Three Children in a Garden

n.d.

oil on canvas

207.6 x 126 cm

Inv. no. P02134

BBVA Collection Spain



Gonzalo Bilbao’s practice is defined by his ability to balance the classic painterly principles of the
with the aesthetic shifts taking place during his time.

After an early realistic period, influenced by his master José Villegas Cordero (1844-1921) and by other Neo-Romantic artists-including the Catalan painter Mariano Fortuny (1838-1874), who was in Seville in the early 1870s- Bilbao made incursions into Neo-Impressionism and a Mediterranean-based luminist style very much in tune with Sorolla’s language, although also influenced by the tradition of Seville.
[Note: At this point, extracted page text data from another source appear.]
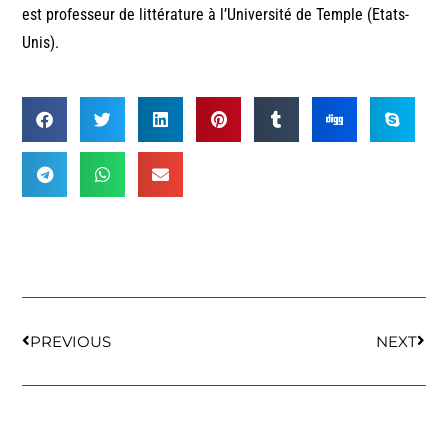
est professeur de littérature à l’Université de Temple (Etats-
Unis).
PREVIOUS
NEXT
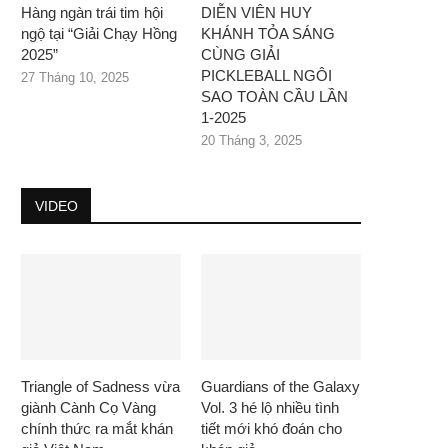
Hàng ngàn trái tim hội
DIỄN VIÊN HUY
ngộ tại “Giải Chạy Hồng
KHÁNH TỎA SÁNG
2025”
CÙNG GIẢI
PICKLEBALL NGÔI
27 Tháng 10, 2025
SAO TOÀN CẦU LẦN
1-2025
20 Tháng 3, 2025
VIDEO
Triangle of Sadness vừa
Guardians of the Galaxy
giành Cành Cọ Vàng
Vol. 3 hé lộ nhiều tình
chính thức ra mắt khán
tiết mới khó đoán cho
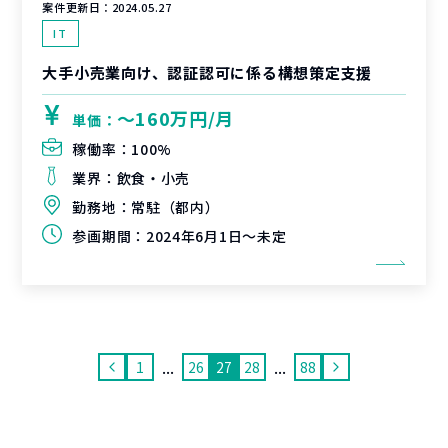
案件更新日：
2024.05.27
IT
大手小売業向け、認証認可に係る構想策定支援
〜160万円/月
単価：
稼働率：
100%
業界：
飲食・小売
勤務地：
常駐（都内）
参画期間：
2024年6月1日～未定
...
...
1
26
27
28
88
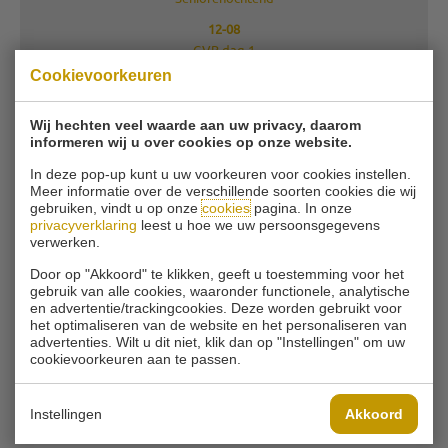
12-08
GVB dag 1
Cookievoorkeuren
13-08
Trainingsavond
Wij hechten veel waarde aan uw privacy, daarom
15-08
informeren wij u over cookies op onze website.
Trainingsochtend
In deze pop-up kunt u uw voorkeuren voor cookies instellen.
Meer informatie over de verschillende soorten cookies die wij
VOLLEDIGE AGENDA
gebruiken, vindt u op onze
cookies
pagina. In onze
privacyverklaring
leest u hoe we uw persoonsgegevens
verwerken.
BLIJF OP DE HOOGTE
Door op "Akkoord" te klikken, geeft u toestemming voor het
gebruik van alle cookies, waaronder functionele, analytische
Schrijf u in en blijf op de hoogte van alle aanbiedingen en
en advertentie/trackingcookies. Deze worden gebruikt voor
actualiteiten.
het optimaliseren van de website en het personaliseren van
advertenties. Wilt u dit niet, klik dan op "Instellingen" om uw
cookievoorkeuren aan te passen.
VERSTUUR!
Instellingen
Akkoord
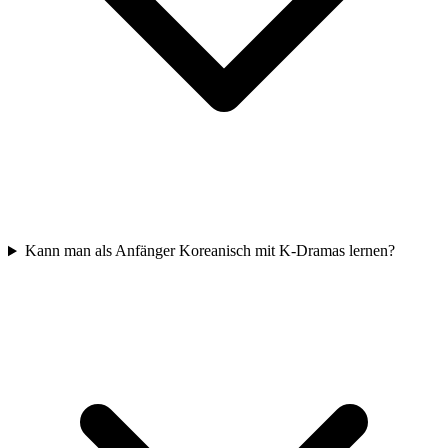
Kann man als Anfänger Koreanisch mit K-Dramas lernen?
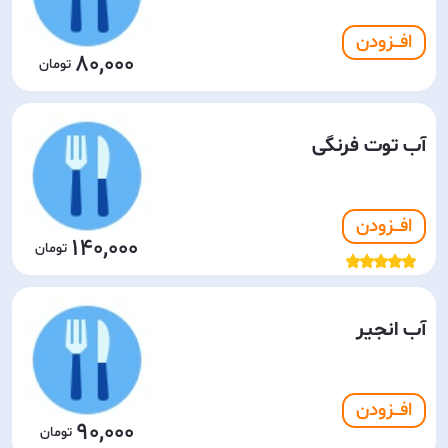
افـــزودن
80,000
آب توت فرنگی
افـــزودن
140,000
آب انجیر
افـــزودن
90,000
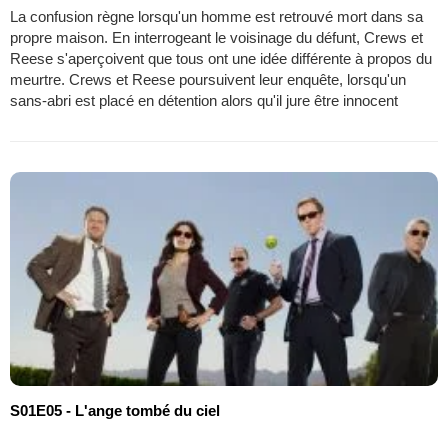
La confusion règne lorsqu'un homme est retrouvé mort dans sa
propre maison. En interrogeant le voisinage du défunt, Crews et
Reese s'aperçoivent que tous ont une idée différente à propos du
meurtre. Crews et Reese poursuivent leur enquête, lorsqu'un
sans-abri est placé en détention alors qu'il jure être innocent
S01E05 - L'ange tombé du ciel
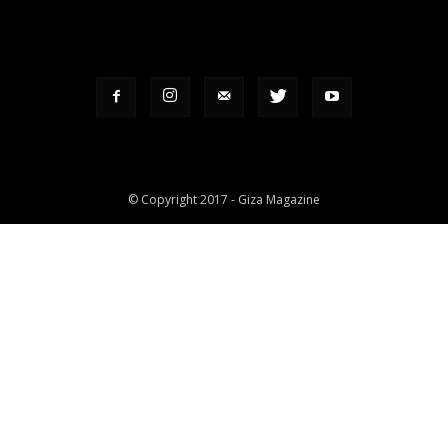
© Copyright 2017 - Giza Magazine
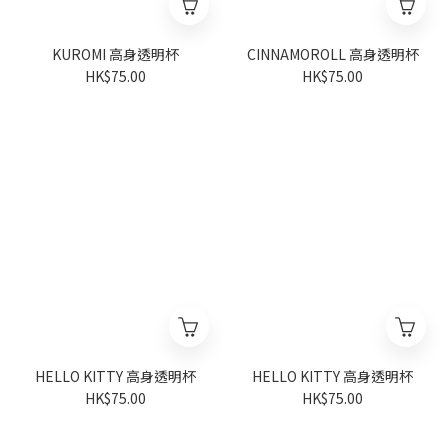
KUROMI 高身透明杯
CINNAMOROLL 高身透明杯
HK$75.00
HK$75.00
HELLO KITTY 高身透明杯
HELLO KITTY 高身透明杯
HK$75.00
HK$75.00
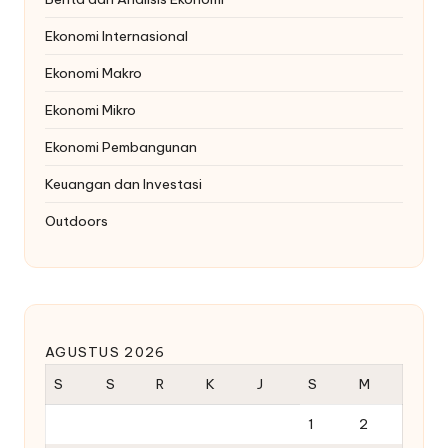
Ekonomi Internasional
Ekonomi Makro
Ekonomi Mikro
Ekonomi Pembangunan
Keuangan dan Investasi
Outdoors
AGUSTUS 2026
S
S
R
K
J
S
M
1
2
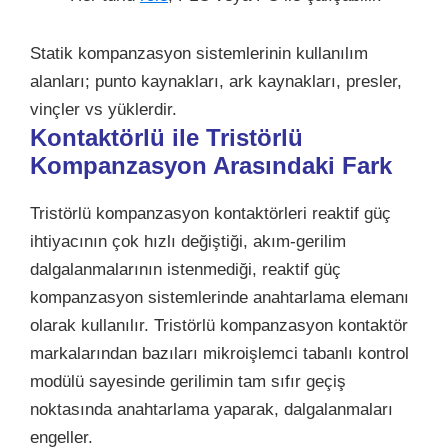
Statik kompanzasyon sistemlerinin kullanılım
alanları; punto kaynakları, ark kaynakları, presler,
vinçler vs yüklerdir.
Kontaktörlü ile Tristörlü
Kompanzasyon Arasındaki Fark
Tristörlü kompanzasyon kontaktörleri reaktif güç
ihtiyacının çok hızlı değiştiği, akım-gerilim
dalgalanmalarının istenmediği, reaktif güç
kompanzasyon sistemlerinde anahtarlama elemanı
olarak kullanılır. Tristörlü kompanzasyon kontaktör
markalarından bazıları mikroişlemci tabanlı kontrol
modülü sayesinde gerilimin tam sıfır geçiş
noktasında anahtarlama yaparak, dalgalanmaları
engeller.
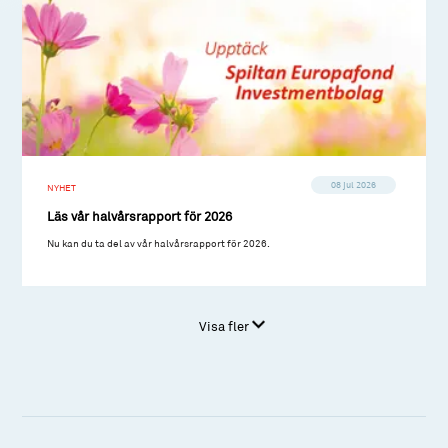
08 jul 2026
NYHET
Läs vår halvårsrapport för 2026
Nu kan du ta del av vår halvårsrapport för 2026.
Visa fler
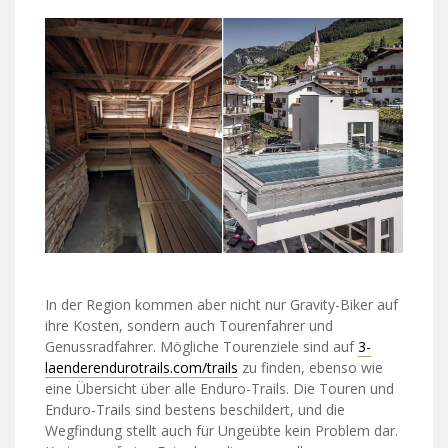
In der Region kommen aber nicht nur Gravity-Biker auf
ihre Kosten, sondern auch Tourenfahrer und
Genussradfahrer. Mögliche Tourenziele sind auf
3-
laenderendurotrails.com/trails
zu finden, ebenso wie
eine Übersicht über alle Enduro-Trails. Die Touren und
Enduro-Trails sind bestens beschildert, und die
Wegfindung stellt auch für Ungeübte kein Problem dar.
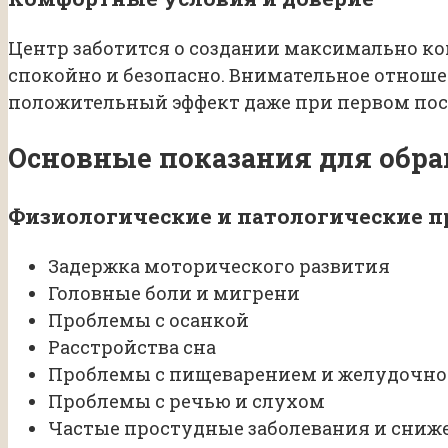
Центр заботится о создании максимально к
спокойно и безопасно. Внимательное отнош
положительный эффект даже при первом по
Основные показания для обра
Физиологические и патологические 
Задержка моторического развития
Головные боли и мигрени
Проблемы с осанкой
Расстройства сна
Проблемы с пищеварением и желудочно
Проблемы с речью и слухом
Частые простудные заболевания и сни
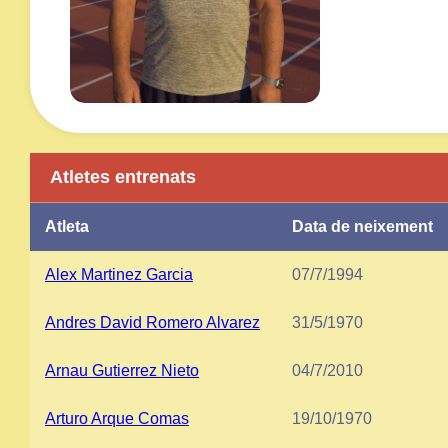
Atletes entrenats
Atleta
Data de neixement
Alex Martinez Garcia
07/7/1994
Andres David Romero Alvarez
31/5/1970
Arnau Gutierrez Nieto
04/7/2010
Arturo Arque Comas
19/10/1970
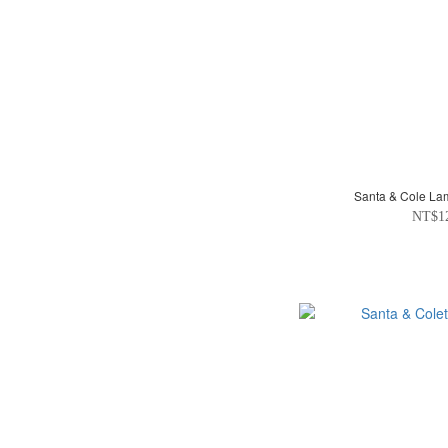
Santa & Cole L
NT$1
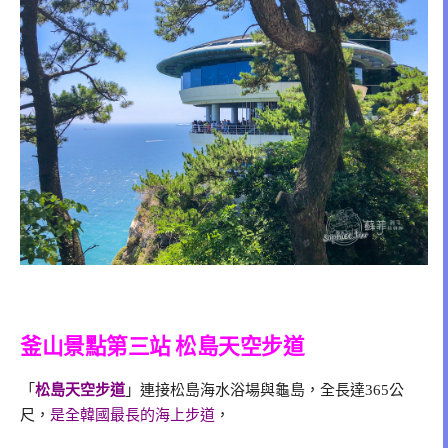
釜山景點第三站 松島天空步道
「
松島天空步道
」連接松島海水浴場與龜島，全長達365公
尺，
是全韓國最長的海上步道
，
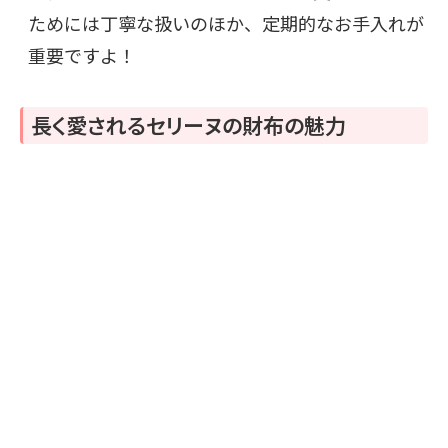
ためには丁寧な扱いのほか、定期的なお手入れが
重要ですよ！
長く愛されるセリーヌの財布の魅力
His wide long brushstroke is laden with high colouring, transferring to the canvas the natural light of his hometown and the effects of chromatic reverberation.

Largely a painter of genre scenes, Bilbao was adept at capturing the everyday and the beauty of little details, giving great import in his works to the female figure, though he also produced landscapes and portraits with excellent results.

In this work the artist represents three children, probably siblings, in the garden of their family home, under a large tree with loosely sketched foliage. The setting is a warm summer’s day. The eldest girl at the centre of the composition is wearing a straw hat and has a basket of freshly cut flowers over her right wrist, while holding her younger brother’s hand in her left. The boy is carrying a hoop in his other hand. Meanwhile, the middle sister is posed sideways, turning her head towards the beholder as she holds her hat in her foreshortened right arm, a posture Bilbao would repeat in other portraits throughout his career and that reminds us of the self-portrait attributed to Velázquez (1599-1660) at the Uffizi Gallery in Florence.

The dominance of white and pastel tones in the composition reinforces the innocence, naiveté and sensibility normally associated with children. Everywhere except the faces, the artist has used a free-flowing brushstroke nuanced by glazes.